Я ни разу не оглянулся. Потом услышал за спиной топот, и на мое плечо легла Сашки на рука.
— А ты — гордый малый, — переведя дыхание, с уважением сказал он.
«Гордый малый» молчал, закусив губу, чтоб не разреветься. Теперь Сашка уже не покачивался. Глаза у него стали грустные.
— Любишь ты ее, что ли? А я вот такими пустяками не могу сейчас заниматься. Время, брат мой, не то.
— Зачем же свидание назначаешь?
— А так просто — из озорства. Хочешь — с завтрашнего дня и разговаривать с ней не буду?
— Слабо!
— На слабо дураков ловят. Нужна мне твоя Раечка, как черепахе зонтик. Или как слону тросточка. Фу-ты, ну-ты — ножки гнуты... Воображала.
— Поосторожнее на поворотах, — угрожающе сказал я.

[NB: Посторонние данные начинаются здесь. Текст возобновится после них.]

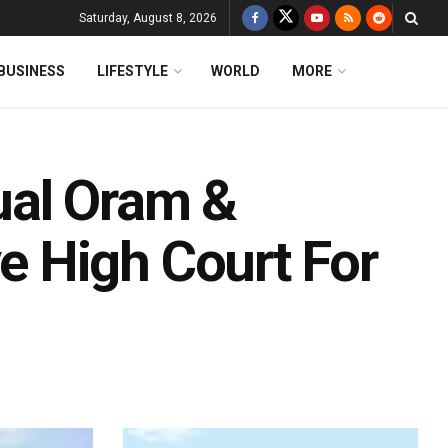
Saturday, August 8, 2026
BUSINESS
LIFESTYLE
WORLD
MORE
ual Oram &
 High Court For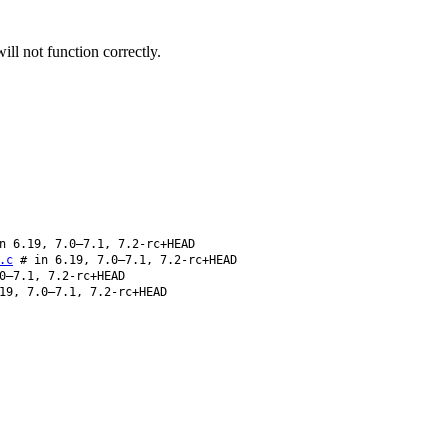
ll not function correctly.
 6.19, 7.0–7.1, 7.2-rc+HEAD
.c
# in 6.19, 7.0–7.1, 7.2-rc+HEAD
0–7.1, 7.2-rc+HEAD
19, 7.0–7.1, 7.2-rc+HEAD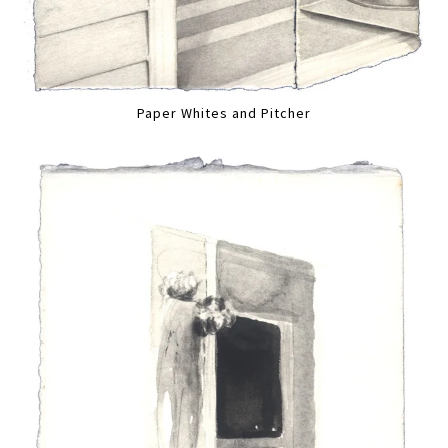
Paper Whites and Pitcher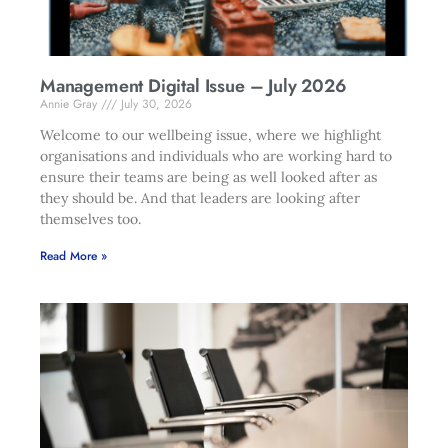
Management Digital Issue – July 2026
Annie Gray
July 30, 2026
Welcome to our wellbeing issue, where we highlight
organisations and individuals who are working hard to
ensure their teams are being as well looked after as
they should be. And that leaders are looking after
themselves too.
Read More »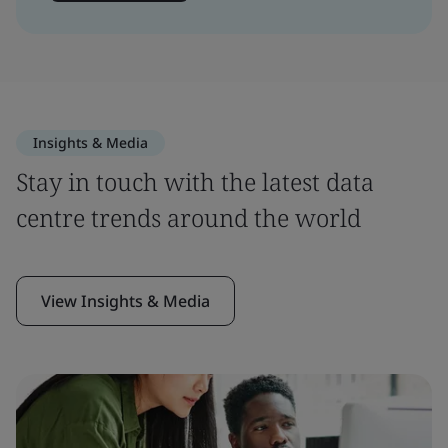
Insights & Media
Stay in touch with the latest data
centre trends around the world
View Insights & Media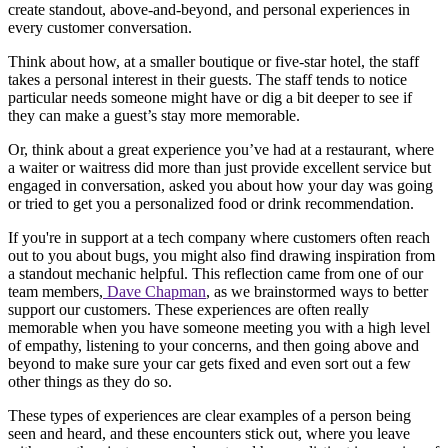
create standout, above-and-beyond, and personal experiences in
every customer conversation.
Think about how, at a smaller boutique or five-star hotel, the staff
takes a personal interest in their guests. The staff tends to notice
particular needs someone might have or dig a bit deeper to see if
they can make a guest’s stay more memorable.
Or, think about a great experience you’ve had at a restaurant, where
a waiter or waitress did more than just provide excellent service but
engaged in conversation, asked you about how your day was going
or tried to get you a personalized food or drink recommendation.
If you're in support at a tech company where customers often reach
out to you about bugs, you might also find drawing inspiration from
a standout mechanic helpful. This reflection came from one of our
team members,
Dave Chapman
, as we brainstormed ways to better
support our customers. These experiences are often really
memorable when you have someone meeting you with a high level
of empathy, listening to your concerns, and then going above and
beyond to make sure your car gets fixed and even sort out a few
other things as they do so.
These types of experiences are clear examples of a person being
seen and heard, and these encounters stick out, where you leave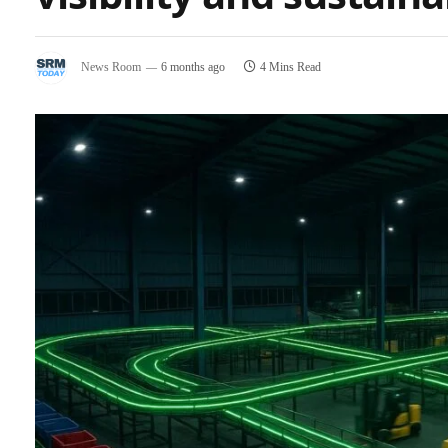
News Room
6 months ago
4 Mins Read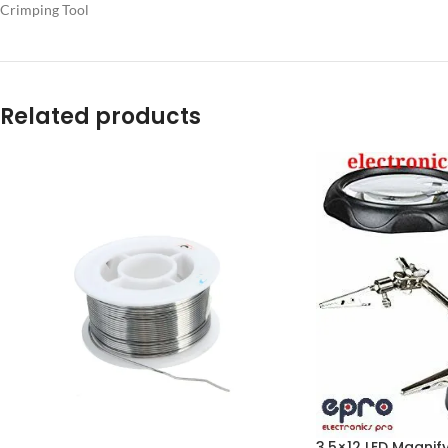
Crimping Tool
Related products
3.5×12 LED Magnif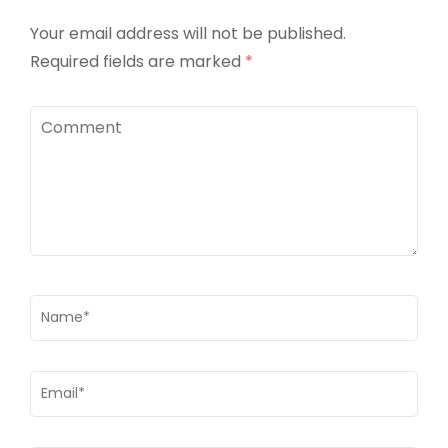
Your email address will not be published.
Required fields are marked
*
Comment
Name
*
Email
*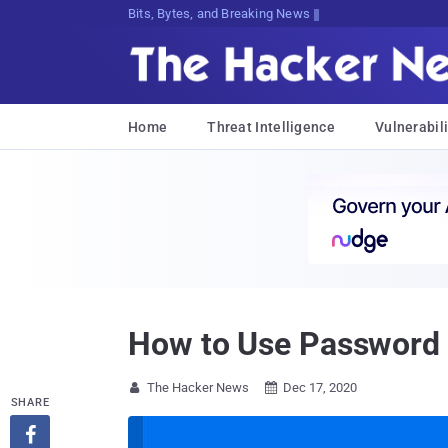
Bits, Bytes, and Breaking News
Home
Threat Intelligence
Vulnerabili
How to Use Password L
The Hacker News
Dec 17, 2020


SHARE


— У меня третий разряд по боксу, — предупредил Сашка.
— Когда же это ты успел?
— А еще в школе. В далеком довоенном детстве.
— Что же ты Косого не нокаутировал, когда он твою музыку поволок?
— Вес-то у меня наилегчайший. Понимать надо. Тебя вот я могу нокаутировать.
И опять не понять было, врет он или говорит правду.
— У нас в училище тоже есть секция бокса. Чемпион страны ведет ее. Он где-то под Москвой служит. Старшина по званию. Приезжает к нам на мотоцикле.
— Запишусь, — зевнув, сказал Сашка, — пора мне второй разряд получать.
— А боксеры не пьют и не курят. Это у них первая заповедь.
— Не буду. — Сашка поглядел на меня лукавыми глазами и рассмеялся. — Не веришь ты мне, чертяка? Вот пройдешь испытательный срок — всему будешь верить.
Что, что, а тумана умел он напустить. В самом деле, почему с ним так считаются в училище? Вот и в токарную группу перевели, и на концерты во время работы отпускают. И даже девчонки в него влюбляются с первого взгляда. Счастливчик этот Сашка Воронков.
Вечером «счастливчик» долго ворочался на своей койке, тяжело вздыхал и что-то нашептывал сам себе.
— Богу, что ли, молишься? — грубовато спросил я.
— А как думаешь — есть он?
— Вот еще выдумал! Хочешь, лезь ко мне. Теплее спать будет.
Он протопал босиком через комнату, юркнул ко мне под одеяло и горячо зашептал:
— Маху дал я со своим переходом к вам. Куда меня вначале посылали, моя слесарная-то, тоже спецзаказ получила. Гранаты будут делать. Хоть обратно просись.
— Андрейка тебя быстро обучит. Еще успеют осточертеть снарядные донышки.
—
— Не у тебя одного...
— Эх, не могу я тебе всего рассказать...
— Не можешь — молчи. Попросим завтра Бороду, чтобы поставил тебя на черновую проточку. Начнешь вести счет своим снарядам.
— А ты ведешь?
— Веду, Сашка. Может, и Гитлеру мой подарочек достанется. Эх, разорвать бы Адольфа на тысячу кусков! Жизнь отдал бы за это.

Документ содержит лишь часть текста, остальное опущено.